R has over 10,000 packages, most of which contain functions. Functions are at the heart of R and provide R with R’s great versatility. Functions are R objects, and they are of both mode and class function. Packaged functions are functions that have been created as a part of an R package. On the computer, packages are stored in libraries and are installed to be in a library.

The Libraries

When R is initially installed, currently, the packages base, boot, class, cluster, codetools, compiler, datasets, foreign, graphics, grDevices, grid, KernSmooth, lattice, MASS, Matrix, methods, mgcv, nlme, nnet, parallel, rpart, spatial, splines, stats, stats4, survival, tcltk, tools, and utils are also installed in a folder on the hard drive.

In Windows, any packages installed after the initial installation can be installed in a different library, in another folder. The folder is created when R is installed. In OS X, all installed packages are in the same folder and library. In Linux, any packages installed after the initial installation are installed in a different library, in another folder. The folder is created when the first extra package is installed.

To see a listing of the installed packages with descriptions of each package and the names of the package folders, enter library=(lib.loc = .Library) at the R prompt. Running the function library() with no arguments lists the packages, with descriptions, in the libraries. To view much more information about the packages, enter installed.packages() at the R prompt. In R Studio, the installed packages are listed under the Packages tab in the lower right window.

Some R functions require other R functions to run. When R is running, only those packages that have been loaded into R from the libraries are accessible to the program. R gives an error if an attempt is made to run a function where a necessary package(s) has not been loaded. Included in the error message are the name(s) of the missing package(s). If a package exists in one of the libraries on the computer, the package can be loaded (made accessible) by entering library(‘package name’) at the R prompt, where ‘package name’ is the name of the package. Or, in R Studio, you can put a checkmark in the box to the left of the package under the Packages tab to load the package.
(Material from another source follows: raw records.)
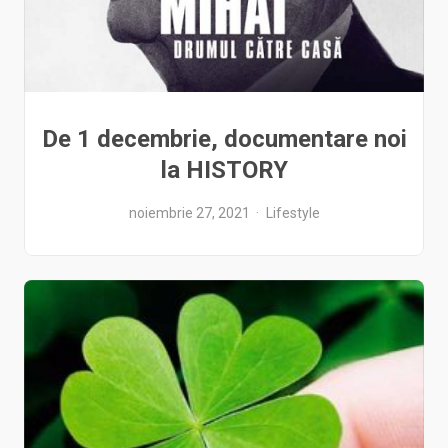
De 1 decembrie, documentare noi
la HISTORY
noiembrie 27, 2021
Lifestyle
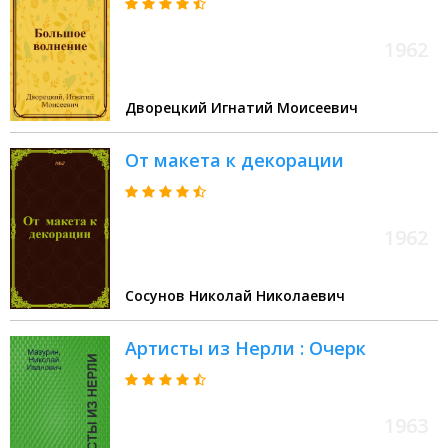
1962
Дворецкий Игнатий Моисеевич
От макета к декорации
1962
Сосунов Николай Николаевич
Артисты из Нерли : Очерк
1963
If the package is not in one of the libraries, installing new packages is straightforward (see Chapter 1). Once installed, the package can be loaded using the library() function or by using the Packages tab in R Studio. (If called from inside a function use require() instead of library{}. See the library() help page.) At any given time, entering search() at the R prompt gives a list of the packages that are loaded in the workspace. In R Studio, which packages are loaded are those checkmarked.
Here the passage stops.